Last year the city approved a rate increase for Little Rock Wastewater, and it turns out that part of the money was being used for employee bonuses.
The head of Little Rock Wastewater (LRW) says its employees had gone nearly three years without raises, 50 employees had left and it was time for a raise, but they couldn't afford it.
What they did instead caught city leaders off guard.
Standing in front of a row of skeptical board members, CEO Reggie Corbitt defended a decision to give Little Rock Wastewater employees a one-time bonus.

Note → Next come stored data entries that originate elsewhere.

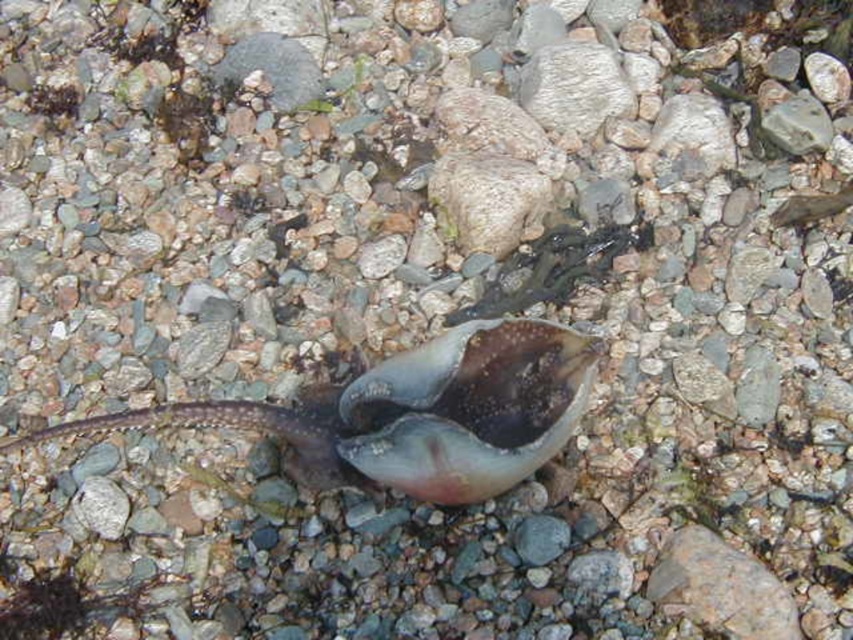 You are standing on the rocky beach and see the translucent rubber snail at center and the smooth gray rock at center. Which object is closer to you?

The translucent rubber snail at center is closer to you because it is in front of the smooth gray rock at center.

You are standing on the rocky beach and see a point marked at coordinates (418, 412). What object is located at that point?

The point at (418, 412) corresponds to the translucent rubber snail at center.

You are a marine biologist examining the rocky beach. You notice the translucent rubber snail at center and the smooth gray rock at center. Which object is positioned to the right of the other?

The translucent rubber snail at center is to the right of the smooth gray rock at center. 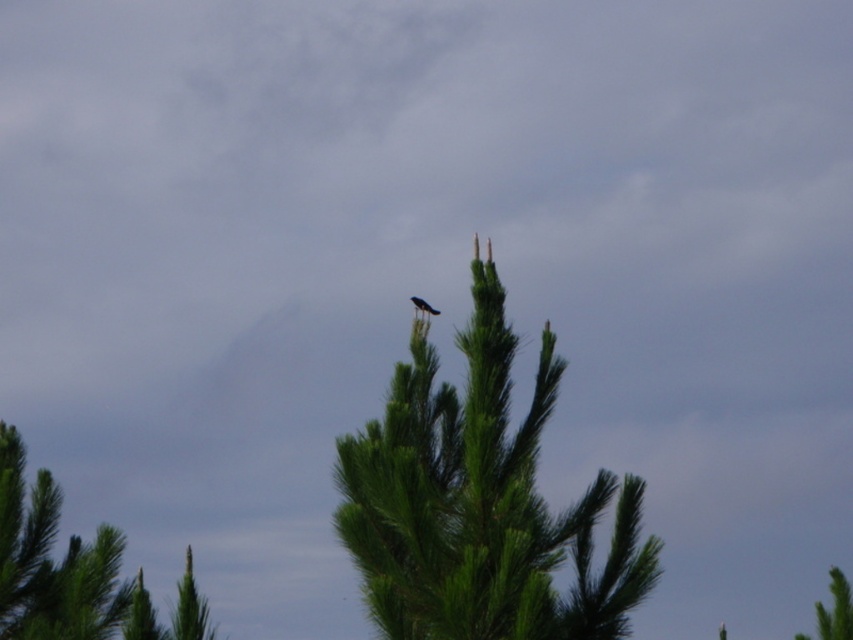 Question: Does green needle-like tree at center appear on the right side of shiny black bird at center?

Choices:
 (A) yes
 (B) no

Answer: (A)

Question: Which point is farther to the camera?

Choices:
 (A) (413, 296)
 (B) (614, 580)

Answer: (A)

Question: Is green needle-like tree at center to the right of shiny black bird at center from the viewer's perspective?

Choices:
 (A) yes
 (B) no

Answer: (A)

Question: Which point is farther from the camera taking this photo?

Choices:
 (A) (360, 449)
 (B) (425, 305)

Answer: (B)

Question: Does green needle-like tree at center appear on the right side of shiny black bird at center?

Choices:
 (A) no
 (B) yes

Answer: (B) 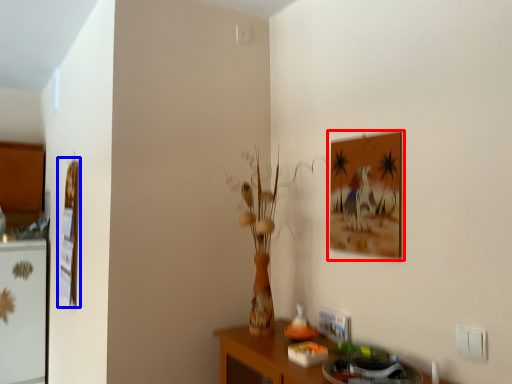 Question: Among these objects, which one is farthest to the camera, picture frame (highlighted by a red box) or picture frame (highlighted by a blue box)?

Choices:
 (A) picture frame
 (B) picture frame

Answer: (B) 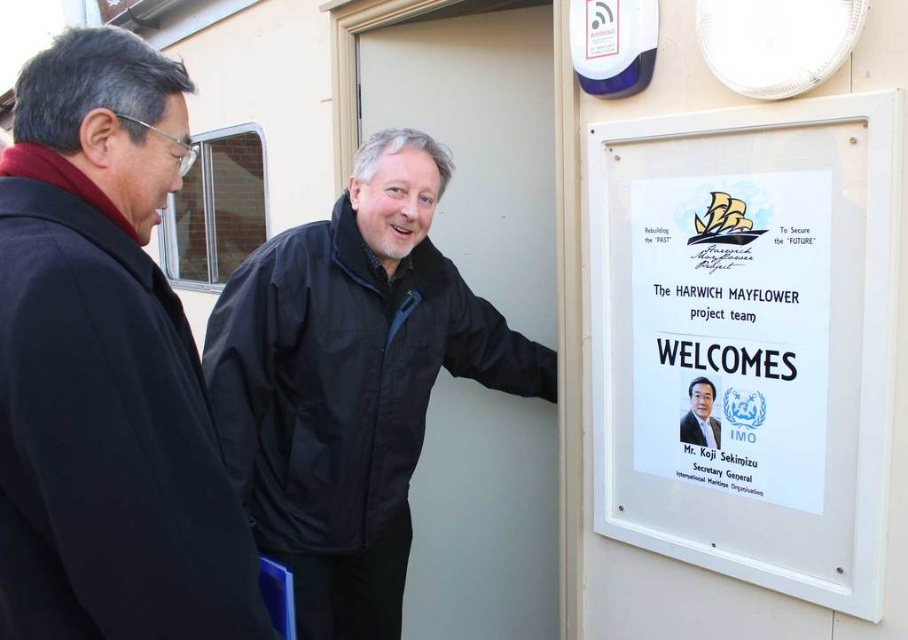 Question: Can you confirm if black matte coat at left is positioned to the right of white paper at center?

Choices:
 (A) no
 (B) yes

Answer: (A)

Question: Which of the following is the farthest from the observer?

Choices:
 (A) white paper at center
 (B) black matte coat at left
 (C) black matte jacket at center
 (D) white plastic sign at center

Answer: (C)

Question: Among these points, which one is nearest to the camera?

Choices:
 (A) (205, 486)
 (B) (385, 444)
 (C) (823, 240)
 (D) (815, 243)

Answer: (A)

Question: Which point appears closest to the camera in this image?

Choices:
 (A) (820, 355)
 (B) (10, 360)
 (C) (753, 381)
 (D) (395, 573)

Answer: (B)

Question: Observing the image, what is the correct spatial positioning of black matte jacket at center in reference to white paper at center?

Choices:
 (A) right
 (B) left

Answer: (B)

Question: Observing the image, what is the correct spatial positioning of black matte coat at left in reference to black matte jacket at center?

Choices:
 (A) right
 (B) left

Answer: (B) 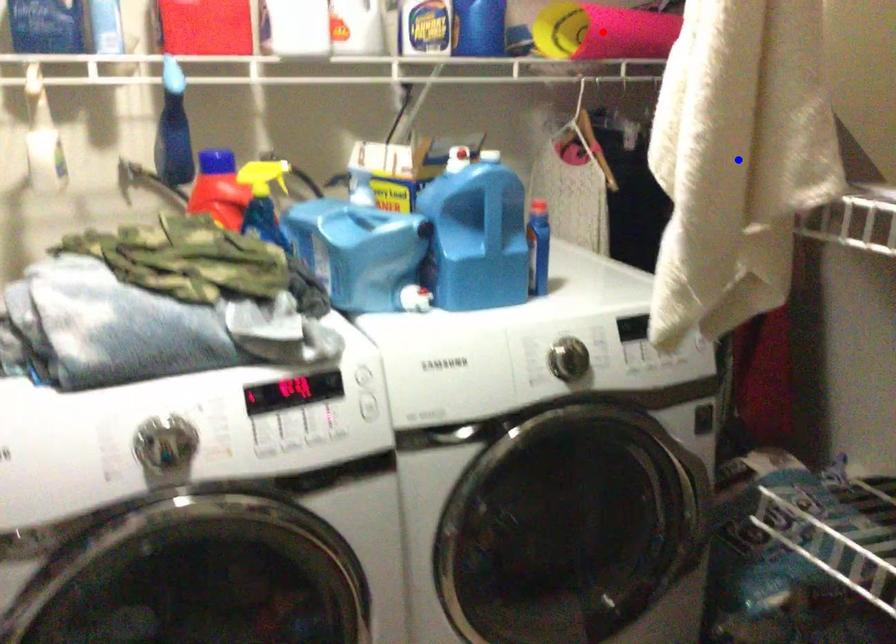 Question: In the image, two points are highlighted. Which point is nearer to the camera? Reply with the corresponding letter.

Choices:
 (A) blue point
 (B) red point

Answer: (A) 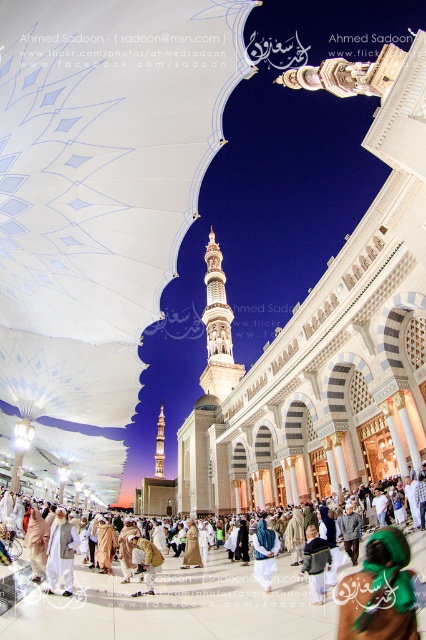 Question: Is blue fabric headscarf at center thinner than golden fabric robe at center?

Choices:
 (A) no
 (B) yes

Answer: (B)

Question: Which point is farther to the camera?

Choices:
 (A) (52, 570)
 (B) (397, 548)
 (C) (192, 563)

Answer: (C)

Question: Considering the relative positions of white fabric canopy at center and dark blue fabric at center in the image provided, where is white fabric canopy at center located with respect to dark blue fabric at center?

Choices:
 (A) right
 (B) left

Answer: (B)

Question: Is green fabric headscarf at lower right smaller than golden fabric robe at center?

Choices:
 (A) yes
 (B) no

Answer: (B)

Question: Estimate the real-world distances between objects in this image. Which object is closer to the green fabric headscarf at lower right?

Choices:
 (A) white fabric canopy at center
 (B) blue fabric headscarf at center
 (C) golden fabric robe at center

Answer: (B)

Question: Among these objects, which one is farthest from the camera?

"I was looking for some way to compensate employees who had struggled through three years with no increase and who had assumed additional responsibilities due to we were down 50 employees, and that's what we did," says Corbitt.
It's not whether employees deserved the extra pay, it's how LRW went about it that rubbed some city directors the wrong way.
"Any particular reason why info wasn't shared with us at that time when we had long dialogue about the rate increase," asked city director Ken Richardson.
The board approved significant rate increases to help pay for court-mandated improvements to the sanitation system, and that's it. But once LRW got the funding boost approved, in July, Corbitt says they voted to dole out what he calls "longevity pay," a one-time $1,250 payment for all 189 employees, totaling over $230,000 in December.
"I'm certainly sympathetic to employees that haven't received raises in a while, but to learn top-paying executives are getting bonuses and this board not knowing about that when we approved the rate increases is unsettling to me," says city director Stacy Hurst.
The board voted to put their dissatisfaction with LRW's actions on the record, and pushed for a full investigation.
A committee is reviewing LRW's "longevity payments," and will give a full report to city leaders Jan. 22.